UNIX Domain/NIS Accounts

This topic describes how to configure UNIX domain/NIS accounts.

Platform configuration

You can use PSM for SSH to access target machines using UNIX Domain/NIS accounts. This platform is not predefined and must be configured manually.

 

In SSH protocol, there is no foolproof way to ensure the identity of the target machine, which could potentially lead to a security risk. Please take this into consideration when using this feature.

Multiple target addresses

You can configure PSM for SSH to access multiple targets using the same account, without using a domain account, by following the Configure a UNIX domain/NIS platform procedure.

End users use the centralmanagement parameter in the PSM for SSH command to specify the address in the centralized account. For details, see PSM for SSH Parameters.

Address list

The Vault administrator can configure a list of addresses of remote machines to which a domain account can be used to connect. When a user tries to connect with this account, the list of addresses is displayed and the user can choose an address from the list.

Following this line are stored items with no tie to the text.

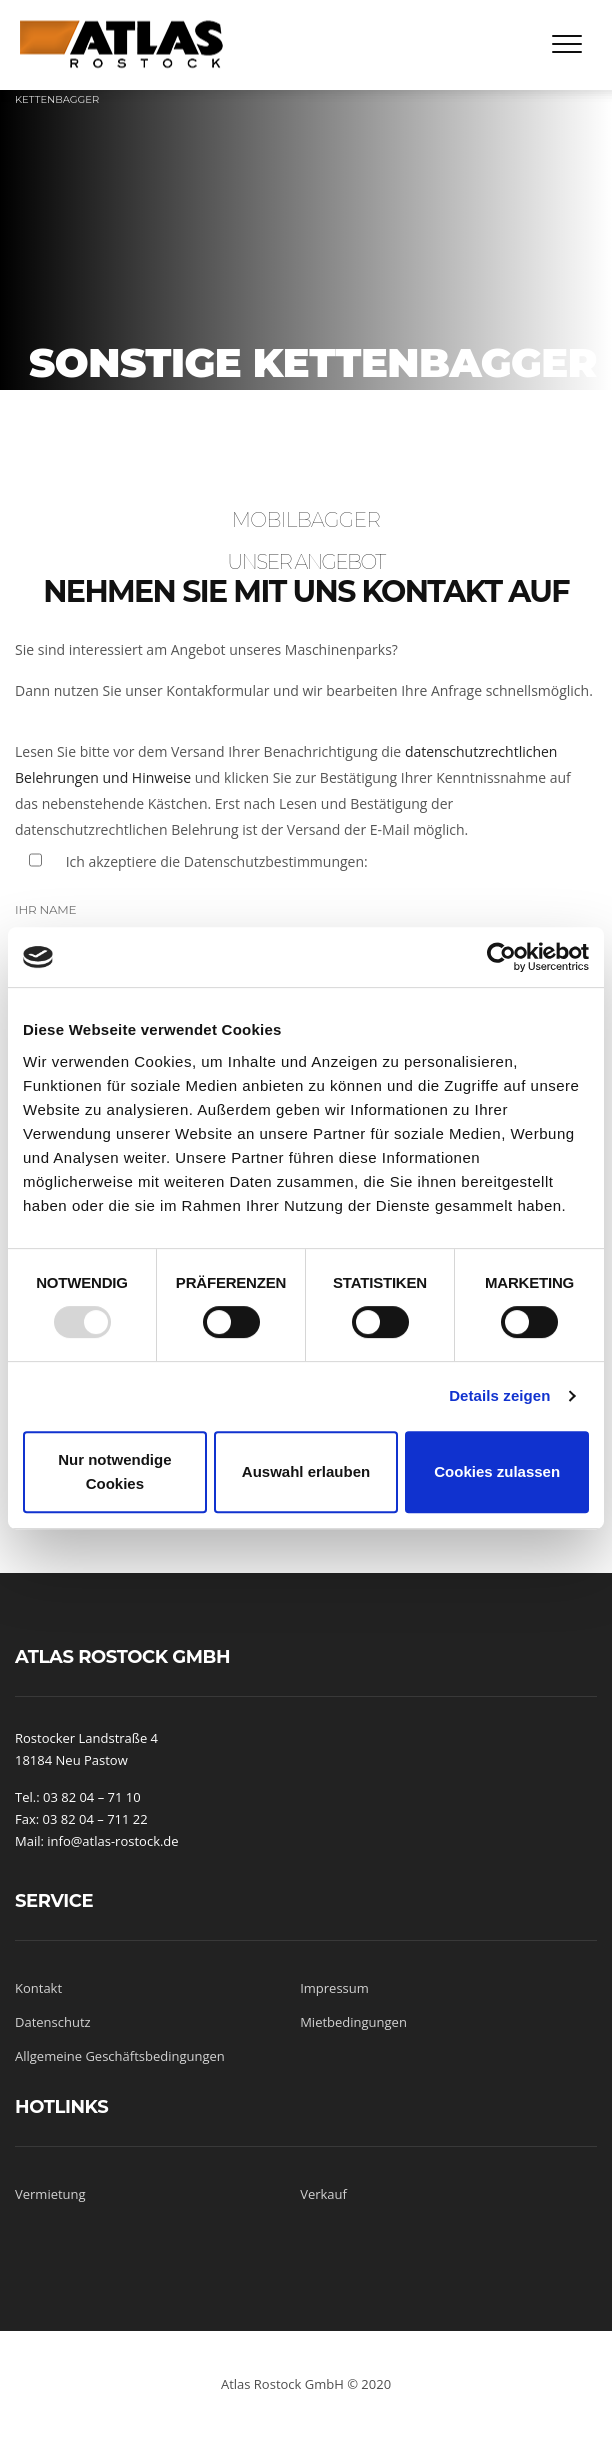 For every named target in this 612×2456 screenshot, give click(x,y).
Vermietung (50, 2194)
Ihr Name (45, 909)
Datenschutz (53, 2022)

The Vault administrator determines whether the user is only allowed to connect to machines that are in the list of addresses or if they are allowed to connect to other machines as well.

If the user tries to connect to a remote machine which is is not allowed to them, an error will appear.

For more information about defining this list, refer to Connection Component Configuration.

 

This capability can prevent the ability to use the account to connect to machines which are not in the list through PSM and PSM for SSH or with a transparent connection through the PVWA. It will not prevent access to machines in the domain by other means and therefore should not be used for access control to servers. It is recommended to configure and set appropriate access on the target machines through external controls such as firewalls, domain separation and more.